• _Collected data entries_
>>>
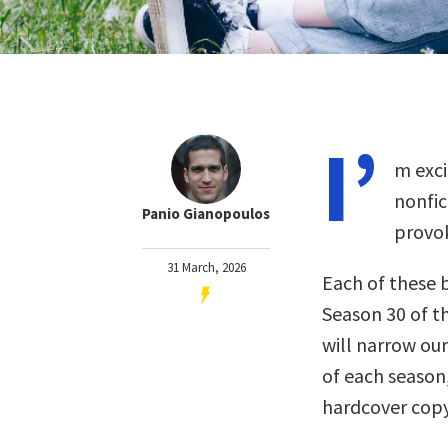
I’
m exci
nonfi
Panio Gianopoulos
provok
31 March, 2026
Each of these 
Season 30 of t
will narrow our
of each season
hardcover copy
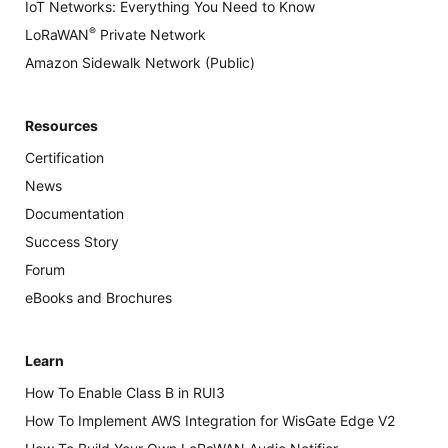
IoT Networks: Everything You Need to Know
®
LoRaWAN
Private Network
Amazon Sidewalk Network (Public)
Resources
Certification
News
Documentation
Success Story
Forum
eBooks and Brochures
Learn
How To Enable Class B in RUI3
How To Implement AWS Integration for WisGate Edge V2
<<<
• _Your assignment_
Restate each entry word for word; pictures stay out of the copy.

• _Result_
I’
m exci
nonfi
Panio Gianopoulos
provok
31 March, 2026
Each of these 
Season 30 of t
will narrow our
of each season
hardcover copy
IoT Networks: Everything You Need to Know
®
LoRaWAN
Private Network
Amazon Sidewalk Network (Public)
Resources
Certification
News
Documentation
Success Story
Forum
eBooks and Brochures
Learn
How To Enable Class B in RUI3
How To Implement AWS Integration for WisGate Edge V2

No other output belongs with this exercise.